Tuesday, February 14, 2012

Choosing the right browser local storage

So your new shiny HTML5 web app needs to persistently store data in the browser. What do you store where?

Good ol' caching

Just because you're building a fancy-pants offline HTML5 app doesn't mean you should overlook the classics. Lots of content can be happily cached the old fashioned way: by setting appropriate expiration headers. This works great for things like images, especially when their presence is not absolutely critical for the functioning of the app. This lets you conserve your more sophisticated persistent caches for things that are truly critical. Like...

Application Cache

The application cache is driven by the oft-misunderstood cache manifest file. This is where you should cache your main page, critical javascript, and stylesheets. Don't spend your application cache space frivolously, because once you hit quota, not all browsers will even give the user the opportunity to grant more. Chrome and Safari, for example, will simply refuse to cache your content. Storage quotas are an area that is poorly documented and rapidly changing.

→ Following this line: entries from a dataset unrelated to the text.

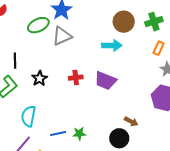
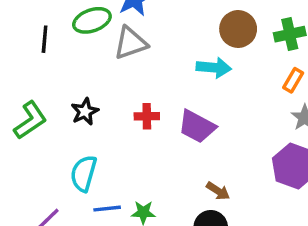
black line: (15, 61) -> (45, 39), moved
cyan semicircle: (28, 116) -> (84, 173), moved
brown arrow: (131, 122) -> (218, 191), moved

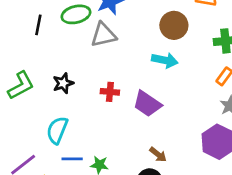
brown circle: (238, 29) -> (174, 25), moved

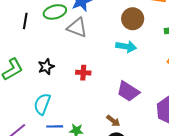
gray triangle: (103, 35) -> (77, 28), turned 35
purple trapezoid: (147, 104) -> (128, 91), moved
brown arrow: (158, 155) -> (113, 121), moved

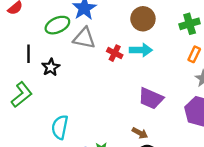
black line: (25, 21) -> (28, 54), moved
black star: (46, 67) -> (51, 67), moved
red cross: (83, 73) -> (115, 53), moved, turned 32

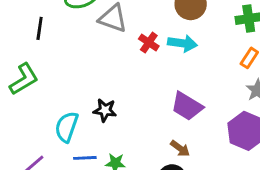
black star: (51, 67) -> (105, 110), moved, turned 30
brown arrow: (140, 133) -> (180, 148), moved

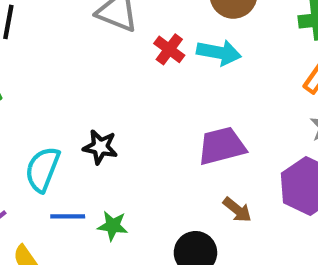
purple trapezoid: (187, 106) -> (222, 146), turned 132
brown arrow: (180, 148) -> (237, 210), moved

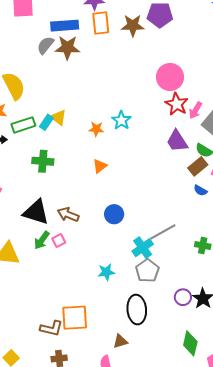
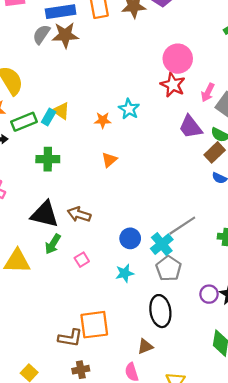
red star: (177, 104) -> (173, 85), moved
blue circle: (114, 214) -> (130, 238), moved
pink square: (59, 240) -> (82, 260), moved

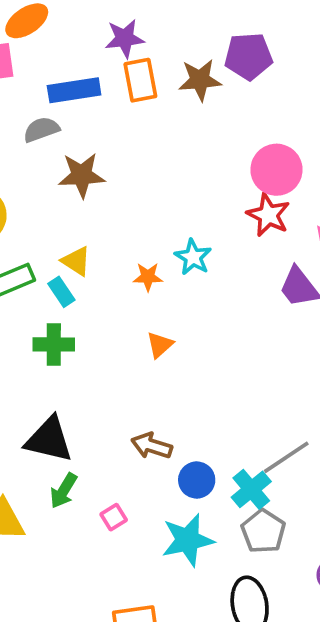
gray semicircle: (41, 34) -> (41, 130), turned 36
brown star: (65, 35) -> (82, 175), moved
cyan rectangle: (49, 117) -> (61, 292), moved, turned -63
brown arrow: (79, 214) -> (152, 446), moved
cyan star: (125, 273) -> (188, 540), size x1.6

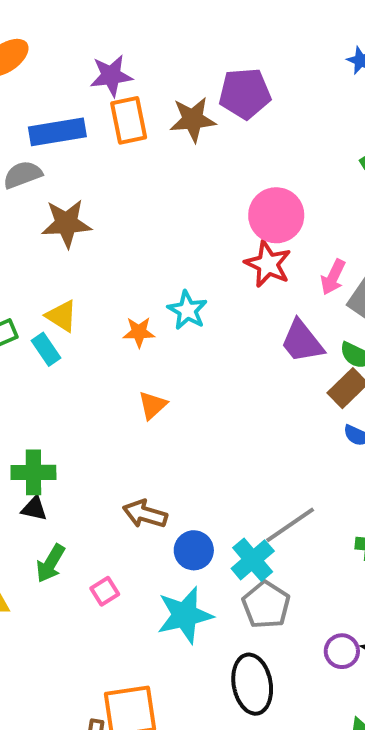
green cross: (54, 344) -> (33, 472), moved
black triangle: (49, 440) -> (34, 508), size x0.5

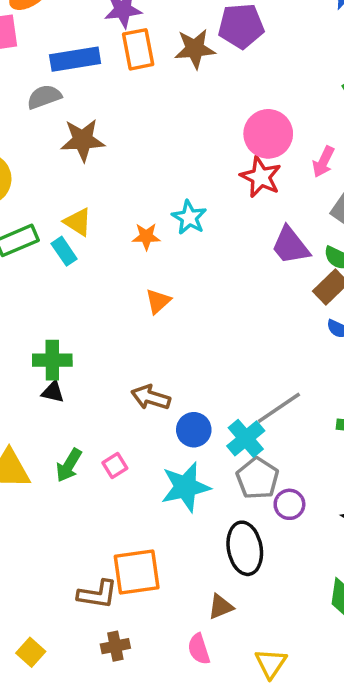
pink arrow: (333, 277) -> (323, 162), moved
green arrow: (50, 563) -> (69, 465), moved
purple circle: (342, 651) -> (289, 504), moved

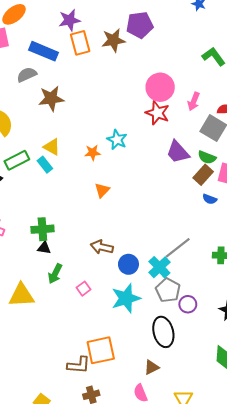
blue rectangle: (75, 59) -> (43, 51), turned 36
green arrow: (69, 465) -> (55, 274), moved

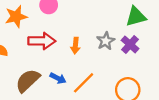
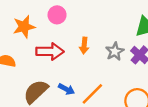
orange arrow: (75, 46) -> (84, 46), moved

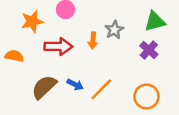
gray star: (115, 51) -> (114, 30), moved

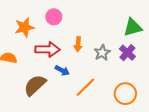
gray star: (114, 30) -> (102, 53), moved
blue arrow: (75, 85) -> (62, 70), moved

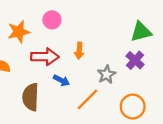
gray star: (102, 53) -> (107, 74), moved
brown semicircle: (35, 85) -> (31, 97), turned -45

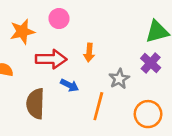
orange line: (88, 99) -> (98, 106), turned -30

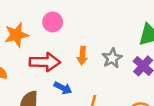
gray star: (119, 79) -> (112, 58), moved

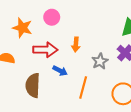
orange star: (16, 35) -> (22, 28), turned 30
gray star: (112, 58) -> (100, 61), moved

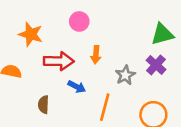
pink circle: (52, 17) -> (79, 21), moved
brown semicircle: (33, 85) -> (43, 105), size x0.6

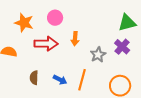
pink circle: (79, 21) -> (55, 18), moved
blue arrow: (77, 87) -> (60, 80), moved

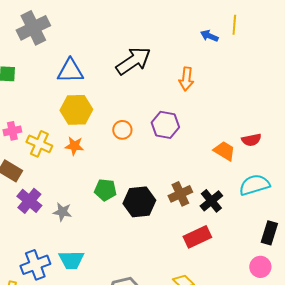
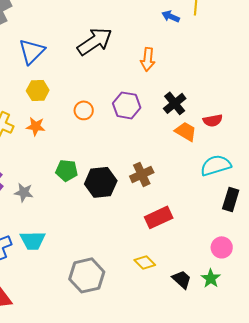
blue triangle: (70, 71) -> (32, 51), turned -44
yellow hexagon: (76, 110) -> (38, 90), size x0.7
black cross: (211, 201) -> (175, 103), moved
black rectangle: (269, 233) -> (231, 199), moved

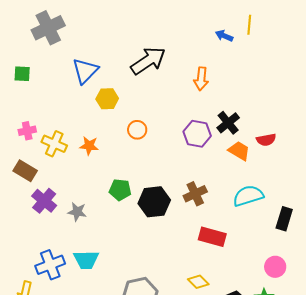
yellow hexagon: (38, 90) -> (107, 99), moved
purple hexagon: (127, 105) -> (197, 134), moved
cyan semicircle: (216, 165) -> (248, 196), moved
red rectangle: (159, 217) -> (212, 237), turned 40

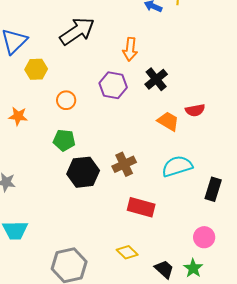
black cross: (228, 123) -> (156, 79), moved
purple hexagon: (197, 134) -> (113, 85), moved
green pentagon: (120, 190) -> (64, 140), moved

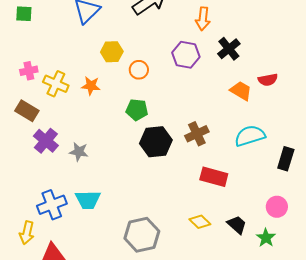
yellow hexagon: (36, 69) -> (112, 52), moved
black trapezoid: (164, 269) -> (237, 225), moved

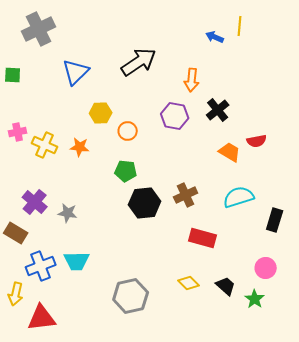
brown rectangle: (27, 111) -> (16, 233), moved

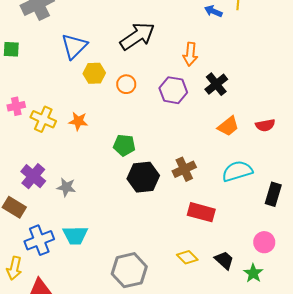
yellow hexagon: (101, 113) -> (94, 73), moved
orange circle: (128, 131) -> (126, 84), moved
red semicircle: (257, 141) -> (265, 125), moved
orange trapezoid: (230, 152) -> (228, 126), turned 110

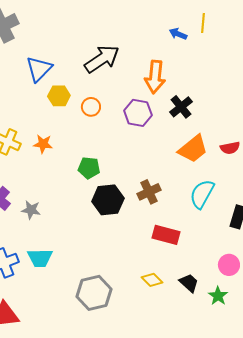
orange arrow: (190, 54) -> (155, 77), size x1.4
orange trapezoid: (228, 126) -> (193, 149), size x1.4
cyan semicircle: (237, 171) -> (202, 194), turned -44

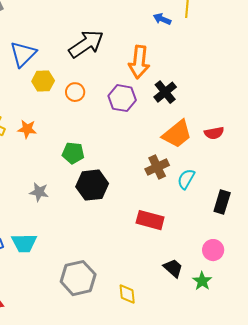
brown cross: (149, 192) -> (157, 167), moved
cyan semicircle: (202, 194) -> (186, 179), size x0.7
gray star: (31, 210) -> (39, 192), moved
yellow diamond: (152, 280) -> (127, 294), moved, turned 40

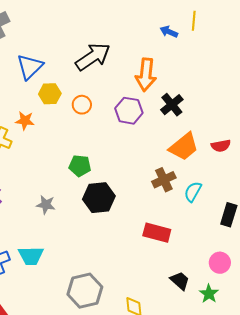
orange star: (27, 129) -> (25, 121), moved

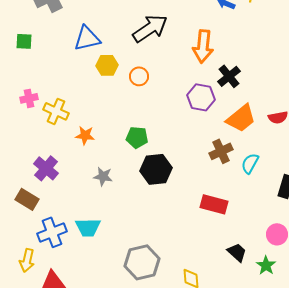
blue triangle: (30, 67) -> (87, 38), turned 32
purple hexagon: (129, 111) -> (201, 97), moved
orange star: (25, 121) -> (85, 135), moved

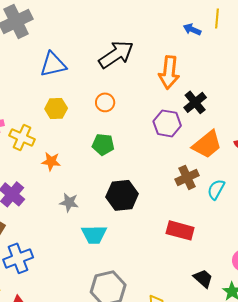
yellow hexagon: (107, 65) -> (56, 108), moved
green pentagon: (137, 137) -> (103, 144), moved
cyan trapezoid: (88, 227) -> (94, 234), moved

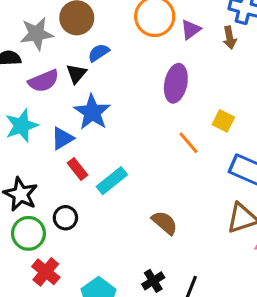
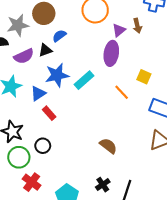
purple triangle: (191, 30) -> (119, 30), moved
brown arrow: (230, 38) -> (137, 26), moved
black triangle: (76, 74) -> (45, 50), turned 32
blue star: (92, 112) -> (57, 75), turned 30
cyan rectangle: (112, 181) -> (84, 80), moved

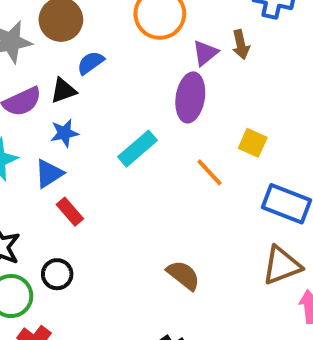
blue star: (57, 75) -> (64, 133), moved, size x0.6

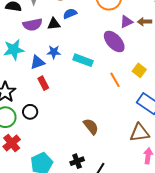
brown arrow: (241, 45) -> (145, 22), turned 88
purple ellipse: (190, 97) -> (114, 41), turned -65
blue star: (64, 133) -> (54, 52), moved
cyan rectangle: (137, 149) -> (83, 60), turned 48

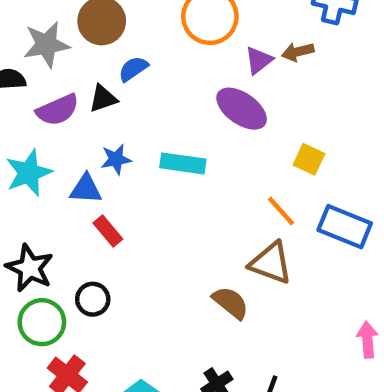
blue triangle: (38, 62) -> (86, 189), turned 35
orange line: (115, 80) -> (281, 211), moved
brown triangle: (139, 133) -> (271, 263), moved, turned 40

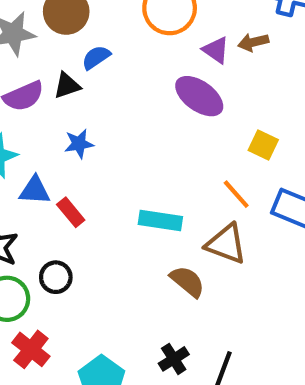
purple triangle: (259, 60) -> (216, 50), turned -48
cyan rectangle: (183, 163) -> (160, 221), moved
blue triangle: (86, 189) -> (35, 190), moved

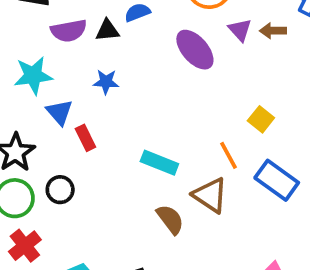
purple ellipse: (199, 96) -> (195, 50), moved
blue triangle: (35, 190) -> (59, 112), turned 32

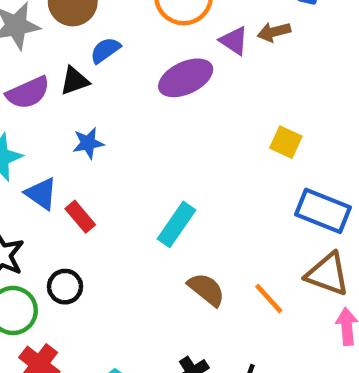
purple ellipse: (195, 50) -> (186, 78), turned -60
orange line: (228, 155) -> (269, 299), moved
cyan rectangle: (159, 163) -> (177, 224), turned -63
brown triangle: (210, 195) -> (328, 274), moved

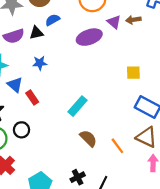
yellow square: (286, 142) -> (133, 73), turned -32

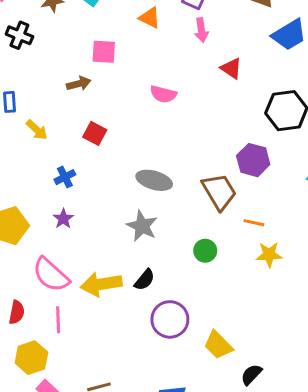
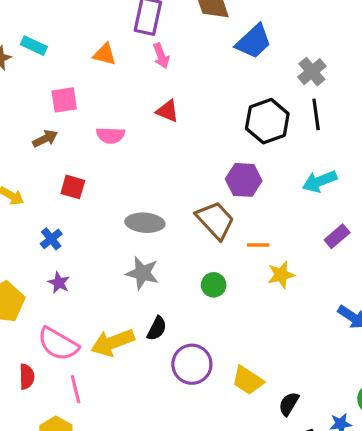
red triangle: (231, 68) -> (167, 111), moved
pink semicircle: (163, 94) -> (111, 135), moved
red semicircle: (17, 312) -> (27, 377), moved

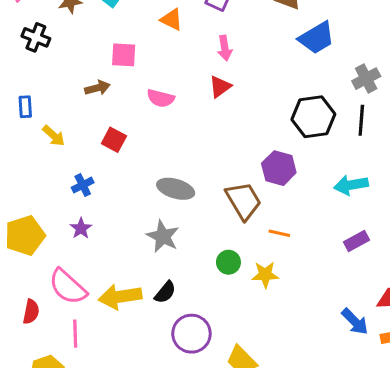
pink arrow: (161, 56) -> (225, 48), moved
red triangle: (167, 111) -> (220, 87), turned 50
yellow star: (281, 275) -> (265, 275), moved

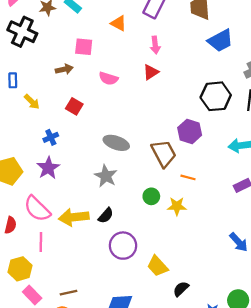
black cross: (36, 37) -> (22, 32), size x1.5
purple star: (81, 228) -> (48, 168), size x1.5

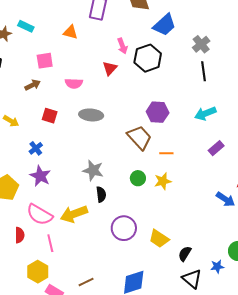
pink arrow: (155, 45) -> (122, 46), moved
black hexagon: (216, 96) -> (148, 58), moved
gray ellipse: (116, 143) -> (91, 115), moved
black semicircle: (106, 216) -> (101, 194), moved, turned -35

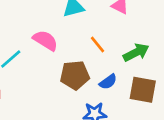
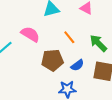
green arrow: (136, 52) -> (98, 43), turned -108

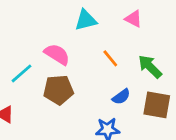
brown pentagon: (52, 60) -> (58, 90), moved

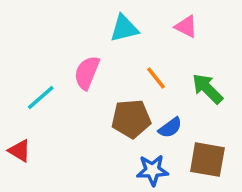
pink semicircle: (57, 54) -> (87, 73), turned -100
brown pentagon: (58, 90) -> (131, 119), moved
brown square: (157, 105) -> (207, 160), moved

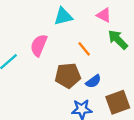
green arrow: (207, 89) -> (118, 40), moved
brown square: (207, 160) -> (118, 102), turned -30

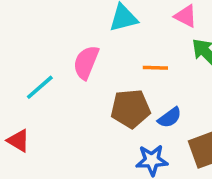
orange line: (84, 49) -> (155, 68), turned -49

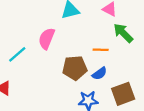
orange line: (155, 68) -> (101, 50), moved

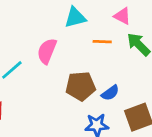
orange line: (101, 50) -> (102, 42), moved

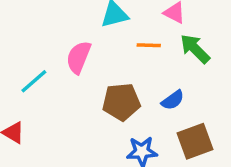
blue semicircle: (110, 93) -> (173, 100), moved

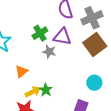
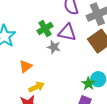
green star: (46, 90) -> (88, 84), moved

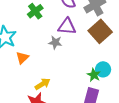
green cross: (45, 28) -> (35, 11), moved
orange triangle: (26, 66) -> (22, 58), moved

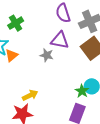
green cross: (35, 11) -> (16, 23), moved
orange triangle: (22, 58) -> (12, 55), moved

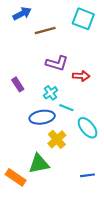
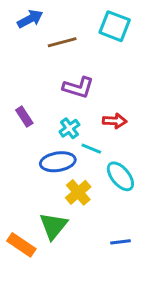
red arrow: (81, 76) -> (115, 121), moved
green triangle: (39, 164) -> (53, 226), turned -40

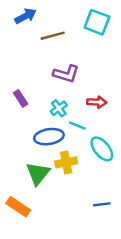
yellow cross: (78, 192) -> (66, 162), turned 30
green triangle: (53, 226) -> (38, 174), moved

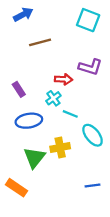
brown line: (53, 36) -> (40, 42), moved
purple L-shape: (66, 74) -> (90, 67), moved
red arrow: (97, 102) -> (63, 79), moved
blue ellipse: (49, 137) -> (29, 121), moved

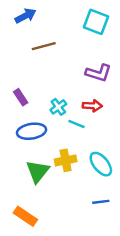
red arrow: (63, 79) -> (92, 106), moved
cyan ellipse: (93, 135) -> (101, 164), moved
orange rectangle: (17, 188) -> (25, 216), moved

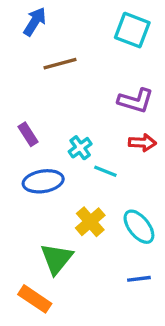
blue arrow: (25, 16) -> (35, 22), turned -30
red arrow: (92, 106) -> (142, 143), moved
yellow cross: (66, 160) -> (90, 222), turned -30
green triangle: (38, 171) -> (57, 259), moved

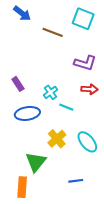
blue arrow: (35, 22) -> (22, 13), turned 96
brown line: (60, 64) -> (53, 32), moved, turned 36
blue line: (139, 279) -> (76, 181), moved
orange rectangle: (35, 299) -> (22, 187), turned 60

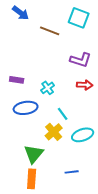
purple rectangle: (18, 84) -> (17, 80), turned -48
cyan line: (66, 107) -> (63, 114), moved, turned 32
cyan ellipse: (87, 142) -> (83, 135), turned -70
orange rectangle: (22, 187) -> (32, 179), moved

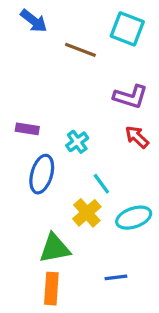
red arrow: (85, 85) -> (137, 137), turned -140
blue ellipse: (26, 108) -> (42, 174), turned -65
green triangle: (34, 154) -> (55, 248), turned 40

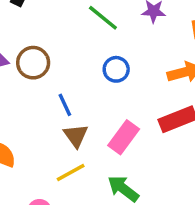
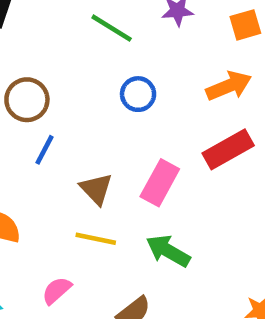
blue line: (65, 105) -> (45, 150), moved, turned 60
yellow line: (71, 173) -> (96, 239), turned 48

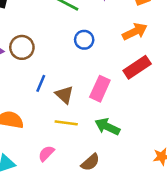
blue line: (45, 150) -> (41, 83), moved

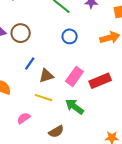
red rectangle: (137, 67) -> (100, 81), moved
brown triangle: (64, 95) -> (46, 76), turned 49

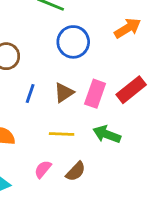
blue circle: (70, 36) -> (73, 42), size x1.5
brown triangle: (46, 76) -> (64, 93), moved
brown semicircle: (56, 131) -> (76, 171), moved

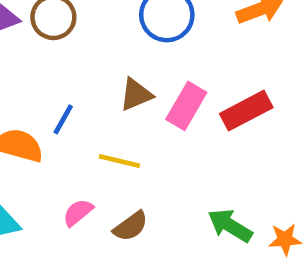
blue line: (30, 94) -> (63, 119), moved
green arrow: (107, 134) -> (230, 226), moved

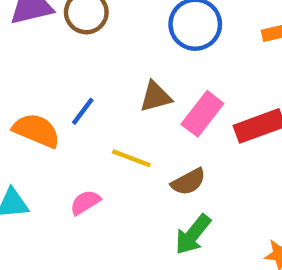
brown semicircle: (131, 226) -> (188, 182), moved
green arrow: (230, 226) -> (193, 235), moved, turned -90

As long as you keep it to code and markup, staying under quota shouldn't be difficult. You don't need to worry about versioning, as the browser takes care of all that. However, you should probably incorporate version tracking into your build & release process, and make your clients publish their version numbers to the server so you can see who's on what version.

HTML5 Storage

The localStorage object is a highly convenient place to stick your actual data models. It's one big persistent key-value store. But beware, there are pitfalls as your data grows! Specifically:

localStorage is subject to a quota that cannot be increased in most browsers (typically 5*2^20 bytes). Again, quotas are an area where browsers are still weak and evolving.
You may be using twice as much storage as you think because the encoding is UTF-16. So you really get 5*2^19 characters. And remember to include the cost of your keys, not just your values.
If you decide to migrate from localStorage to one of the other options described below, prepare for a painful rewrite, because localStorage is synchronous, and the others are asynchronous. Too bad Javascript doesn't have first-class continuations.

webSQL (sqlite)

This is an abandoned web standard, so you might be tempted to skip it. However, it is the most widely available option for storing structured data, and not likely to go away just yet. It has the benefit of an expandable quota in webkit-based browsers. There are a few pitfalls to avoid:

You pick an expected size when a database is first created. This size is checked against the available quota and possibly prompts the user to grant more quota.
The aforementioned interaction only happens on creation, and you can't deleted a database once it's created. So if you later update your code to ask for more quota, you will be silently ignored. The openDatabase call will succeed, but your quota hasn't really increased, and when you fill it up the user may or may not be offered the opportunity to expand it.
You can't list existing databases to figure out where all your quota went (at least not from within Javascript, though you can usually find the underlying sqlite files on disk).

IndexDB

The successor to webSQL with the W3C's holy blessing. Only available on Chrome, Firefox, and IE10. No iOS support, so I haven't used it extensively.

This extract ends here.